In an Austrian phase III trial reported in The Lancet, Trutnovsky et al found that topical imiquimod was noninferior to surgery as measured by complete clinical response in patients with vulvar high-grade squamous intraepithelial lesions.
Study Details
In the multicenter trial, 107 evaluable patients with vulvar high-grade squamous intraepithelial lesions (intention to treat [ITT] population) were randomly assigned between June 2013 and January 2020 to receive imiquimod (n = 54) or surgery (n = 53). Imiquimod was self-administered in a slowly escalating dosage scheme up to three times per week for a period of 4 to 6 months. Patients who had not achieved a complete clinical response at 4 months were requested to continue application until complete clinical response, with a maximum duration of 6 months. Surgery consisted of excision or ablation.

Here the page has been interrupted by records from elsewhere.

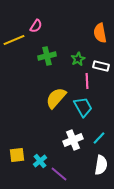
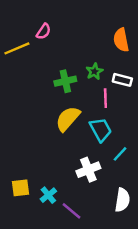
green cross: (47, 56) -> (65, 81), moved
cyan line: (99, 138) -> (120, 154), moved

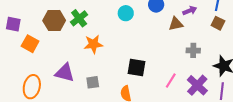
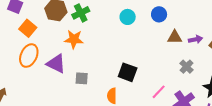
purple arrow: (190, 11) -> (196, 39), moved
orange star: (93, 44) -> (74, 39), moved
gray cross: (193, 50) -> (187, 67), turned 32
orange ellipse: (32, 87) -> (29, 56), moved

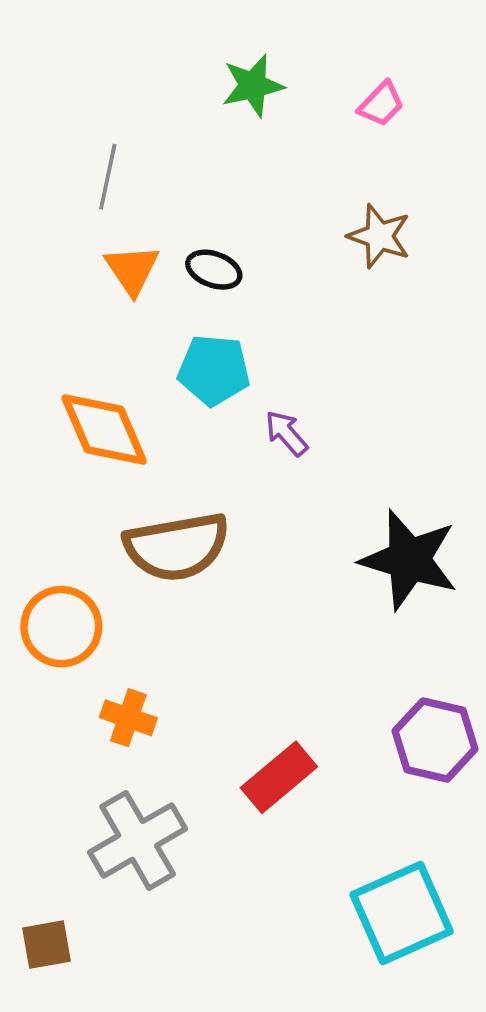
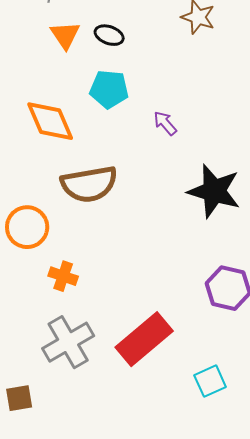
purple arrow: (286, 433) -> (165, 123), moved
red rectangle: (279, 777) -> (144, 339), moved, size x1.4
cyan square: (402, 913) -> (210, 381), size x0.6

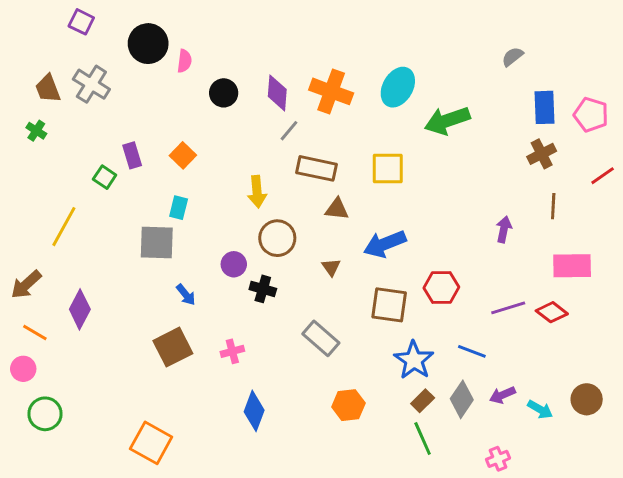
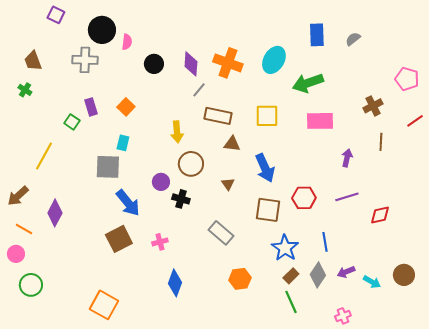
gray cross: (91, 84) -> (85, 60), moved, turned -30
blue rectangle: (545, 107) -> (317, 35), moved
blue arrow: (385, 244) -> (265, 168), turned -92
pink rectangle: (572, 266) -> (320, 121), moved
blue arrow: (186, 295) -> (128, 203), size x1.8
purple line: (508, 308) -> (347, 197), moved
red diamond: (552, 312) -> (380, 215), turned -50
blue line: (472, 351) -> (325, 242), turned 60

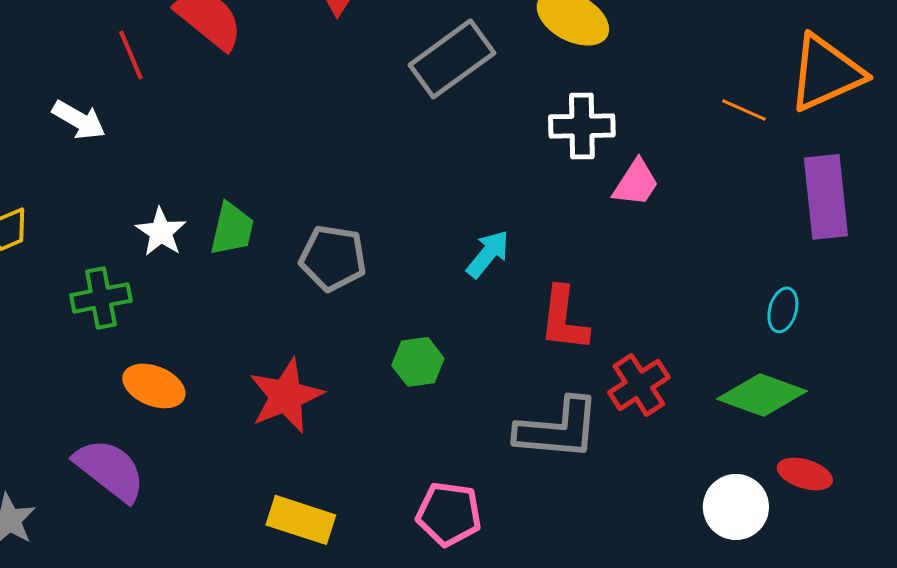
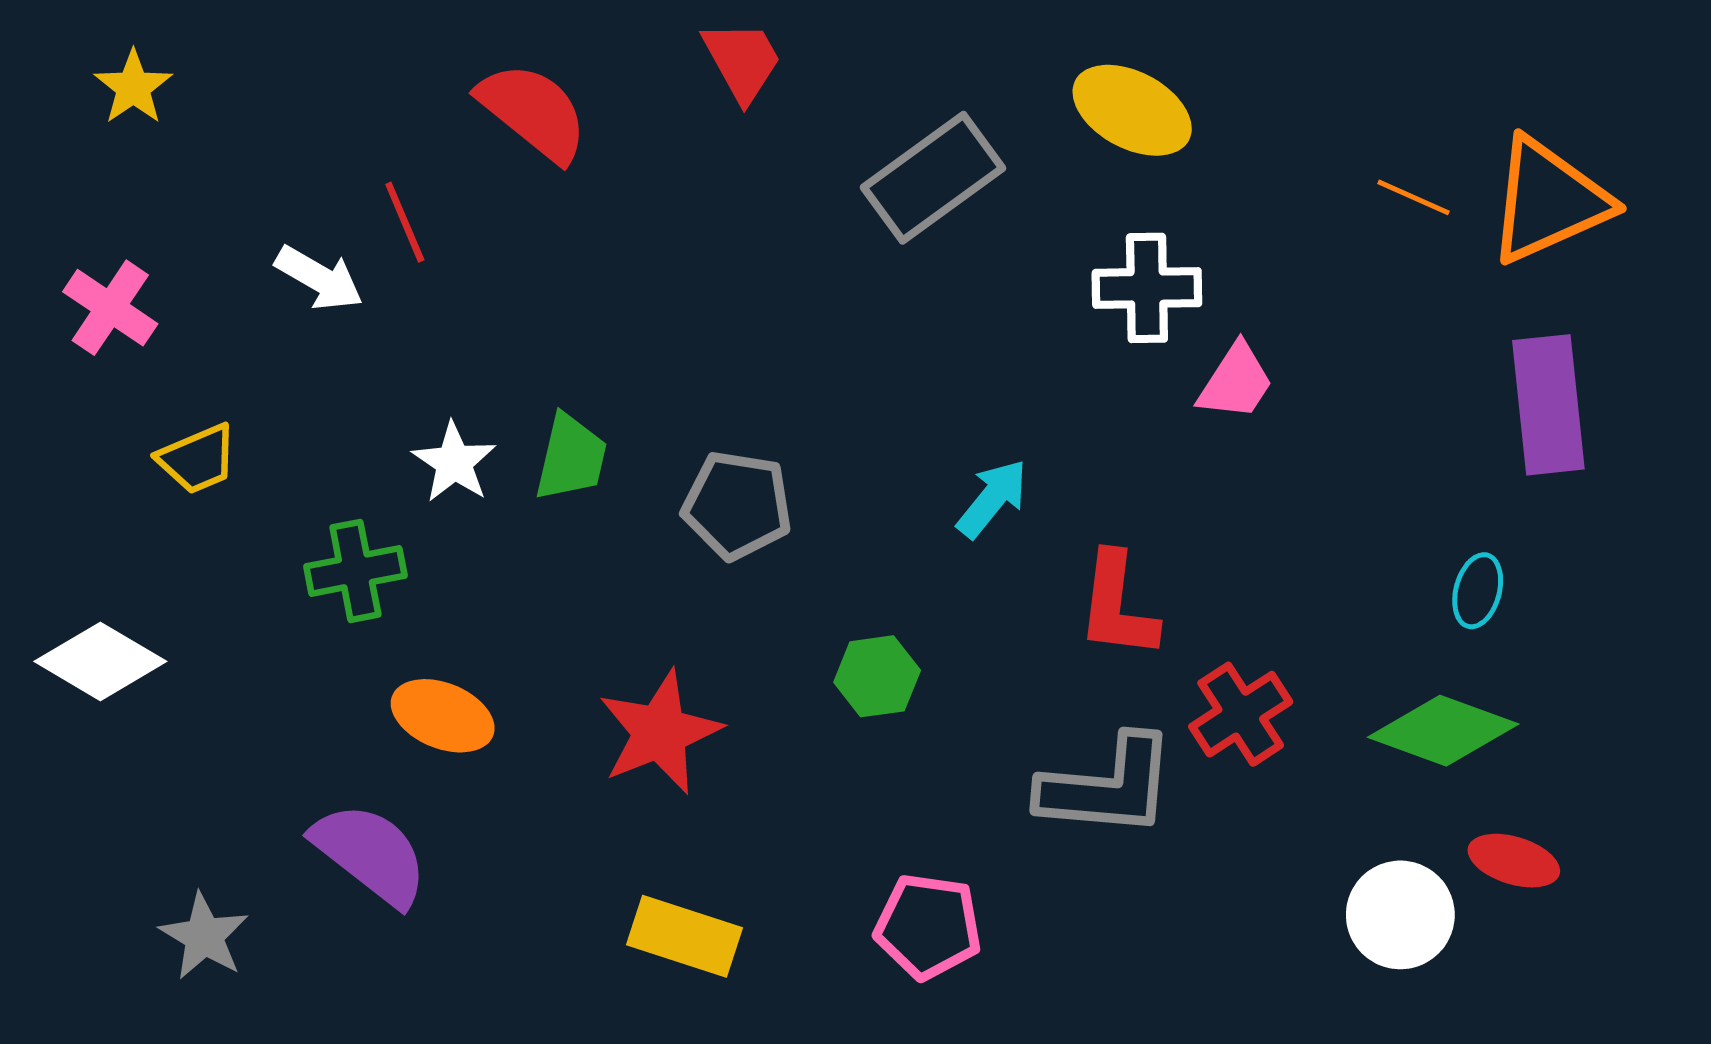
red line: (131, 55) -> (405, 222), moved
orange line: (744, 110) -> (1413, 197), moved

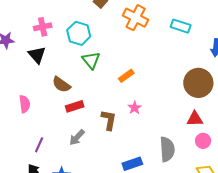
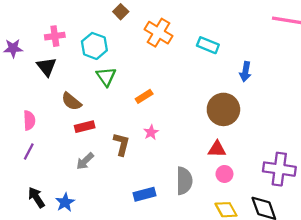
purple line: (39, 145) -> (29, 151), moved

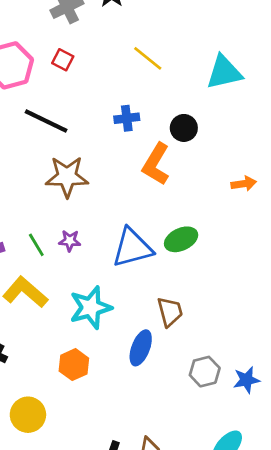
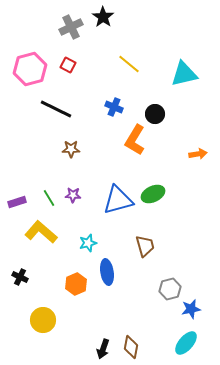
blue cross: (127, 118) -> (114, 107), turned 30
brown star: (67, 177) -> (71, 149), size x0.6
cyan star: (91, 308) -> (88, 243), size x0.6
blue ellipse: (141, 348) -> (107, 272), moved, turned -30
blue star: (246, 380) -> (191, 309), moved

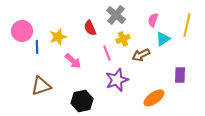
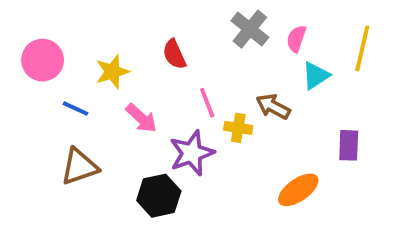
gray cross: (116, 15) -> (250, 29), moved
yellow cross: (123, 39) -> (238, 128), moved, turned 32
blue line: (37, 47) -> (75, 108), moved, turned -64
brown arrow: (141, 55) -> (273, 107), turned 54
purple star: (117, 80) -> (192, 153), moved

The primary endpoint was complete clinical response at 6 months. The primary analysis was performed in the per-protocol population, consisting of 46 patients in the imiquimod group and 52 in the surgery group. Noninferiority of imiquimod was established if the upper bound of the 95% confidence interval (CI) for the difference did not exceed 20%.
Key Findings
In the per-protocol population, complete clinical response at 6 months was achieved in 37 (80%) of 46 patients in the imiquimod group vs 41 (79%) of 52 patients in the surgical group after one surgical intervention, with noninferiority of imiquimod being shown (difference = –0.016, 95% CI = –0.15 to –0.18, P = .0056). In the ITT population, complete clinical response was achieved in 39 patients (72%) vs 42 patients (79%), with a trend toward noninferiority observed (difference = –0.07, 95% CI = –0.23 to –0.09, P = .065). Human papillomavirus testing at 6 months in 45 patients in the imiquimod group and 43 in the surgery group showed positive results in 15 (33%) vs 11 patients (26%; P = .43).
Questionnaires assessing psychosexual distress, sexual activity, and fear of progression showed no significant differences between study groups at 6 or 12 months and no significant difference in treatment satisfaction between groups. Patient diaries indicted that the highest vulvar pain was experienced in the first month after surgery and that vulvar pruritus was highest during the first 2 months of imiquimod treatment. Vulvar erosion or erythema and general complaints such as fatigue were reported more frequently in the imiquimod group. Median analgesic drug intake was higher in the surgery group.
The investigators concluded, “Imiquimod is a safe, effective, and well-accepted alternative to surgery for women with vulvar high-grade squamous intraepithelial lesions and can be considered as first-line treatment.”
Gerda Trutnovsky, MD, of the Department of Obstetrics and Gynaecology, Medical University of Graz, is the corresponding author for The Lancet article.
Disclosure: The study was funded by the Austrian Science Fund and Austrian Gynaecological Oncology group. For full disclosures of the study authors, visit thelancet.com.